Pryor forcefully rejected this claim:
I write separately to explain a difficult truth about the nature of the judicial role. Our dissenting colleagues predict that our decision will not be “viewed as kindly by history” as the voting-rights decisions of our heroic predecessors. Jordan Dissent at 189 (citing Jack Bass, Unlikely Heroes: The Dramatic Story of the Southern Judges Who Translated the Supreme Court’s Brown Decision Into a Revolution for Equality (1981)). But the “heroism” that the Constitution demands of judges—modeled so well by our predecessors—is that of “devotion to the rule of law and basic morality.” Patrick E. Higginbotham, Conceptual Rigor: A Cabin for the Rhetoric of Heroism, 59 Tex. L. Rev. 1329, 1332 (1981) (reviewing Bass, Unlikely Heroes, supra). As a distinguished colleague presciently warned decades ago, there is a “genuine risk” that later judges will “easily misunderstand” this lesson. Id. Our duty is not to reach the outcomes we think will please whoever comes to sit on the court of human history. The Constitution instead tasks us with “administering the rule of law in courts of limited jurisdiction,” id. at 1343, which means that we must respect the political decisions made by the people of Florida and their officials within the bounds of our Supreme Law, regardless of whether we agree with those decisions.

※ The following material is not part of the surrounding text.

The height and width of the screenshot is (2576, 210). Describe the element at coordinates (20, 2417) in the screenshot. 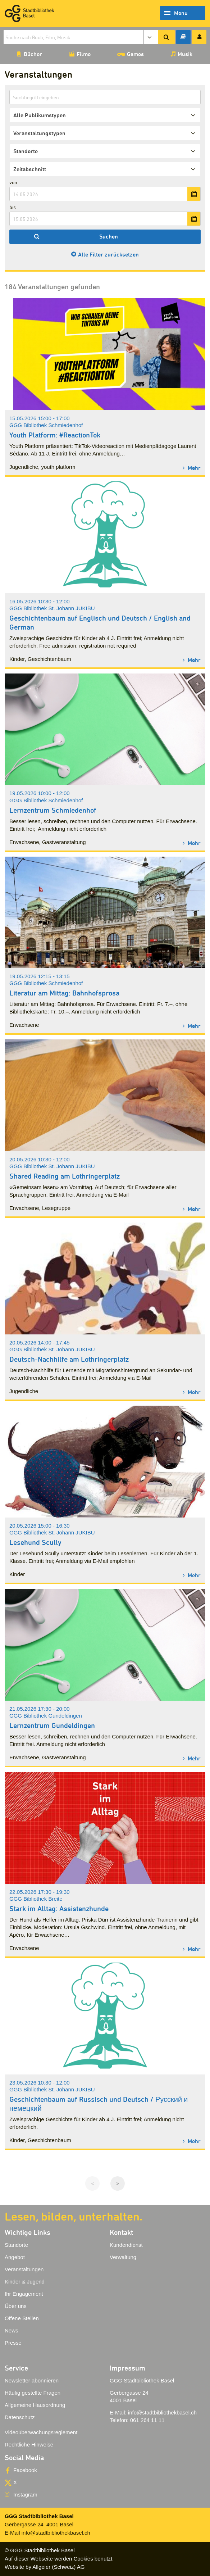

And in the end, as our judicial oath acknowledges, we will answer for our work to the Judge who sits outside of human history.
Yes, Pryor is referring to “the Supreme Judge of the world.” No, not John Roberts. The judicial oath provides:
“I ___ do solemnly swear (or affirm) that I will administer justice without respect to persons, and do equal right to the poor and to the rich, and that I will faithfully and impartially discharge and perform all the duties incumbent upon me as lll under the Constitution and laws of the United States. So help me God.”
In Trump v. Hawaii, Chief Justice Roberts purported to overrule Kormematsu in the “court of history.”
The dissent’s reference to Korematsu, however, affords this Court the opportunity to make express what is already obvious: Korematsu was gravely wrong the day it was decided, has been overruled in the court of history, and—to be clear—”has no place in law under the Constitution.” 323 U. S., at 248 (Jackson, J., dissenting).
This line was pathetic virtue signaling. The Supreme Court cannot overrule a case in an imaginary court, where the question isn’t even presented. In general, when I hear the phrase “court of history” or “arc of history,” I simply presume that a liberal is trying to shame a conservative into reaching a liberal result. These phrases no longer have any meaning for me. Alas, the Chief bought into this mythology.
Chief Justice Roberts could learn a lesson from Chief Judge Pryor. Regrettably, Pryor is still on the not-so-short list, and not on the Supreme Court.